While not a believer, Llosa values religious education as essential for understanding our cultural inheritance.
“To ban entirely all forms of religious education in state schools would be to bring up the new generations with a deficient culture and deprive them of basic tools to understanding their history, their tradition, and enjoy the art, literature and thought of the West. Western culture is imbued with religious ideas, beliefs, images, festivities and customs. To cut out this rich inheritance from the education of the new generations would be to deliver them, bound hand and foot, to the civilization of the spectacle, to frivolity, superficiality, ignorance, gossip and bad taste. A non-sectarian, objective and responsible education, which explains the hegemonic role of Christianity in the creation and evolution of the culture of the West, with all its divisions and secessions, its wars, its historical impact, its achievements, its excesses, its saints, its mystics, its martyrs, and the ways in which all this has had an influence, both good and bad, on history, philosophy, architecture, art and literature, is indispensable if we want to avoid culture degenerating at the rate it is doing and having the world in the future divided between functional illiterates and ignorant and insensitive specialists.”

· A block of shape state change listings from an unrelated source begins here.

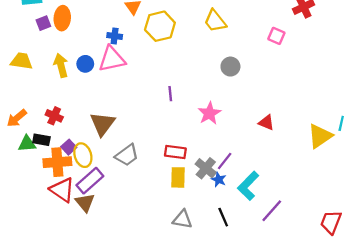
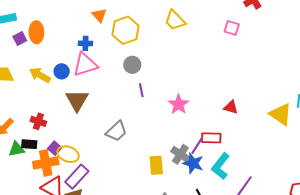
yellow arrow: (61, 65) -> (40, 75), turned -40
gray circle: (230, 67) -> (132, 65), moved
brown triangle: (102, 124) -> (77, 100), moved
yellow triangle: (320, 136) -> (281, 114), turned -45
red rectangle: (175, 152) -> (211, 138), moved
yellow ellipse: (83, 155) -> (68, 154), turned -45
gray trapezoid: (127, 155) -> (116, 131), moved
blue star: (219, 180) -> (193, 163), size x1.5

His final thoughts include the following.
“Never before have we lived in an age so rich in scientific knowledge and technological discoveries; never have we been better equipped to defeat illness, ignorance and poverty, and yet perhaps we have never been so confused about certain basic questions such as what we are doing on this lightless planet of ours, if mere survival is the sole aim that justifies life, if concepts such as spirit, ideals, pleasure, love, solidarity, art, creation, beauty, soul, transcendence still have meaning and, if so, what these meanings might be. The raison d’être of culture was to give an answer to these questions. Today it is exonerated from such responsibility, since we have turned it into something much more superficial and voluble: a form of entertainment or an esoteric and obscurantist game for self-regarding academics and intellectuals who turn their backs on society.”
This is book that would bring a group alive with discussion of current issues.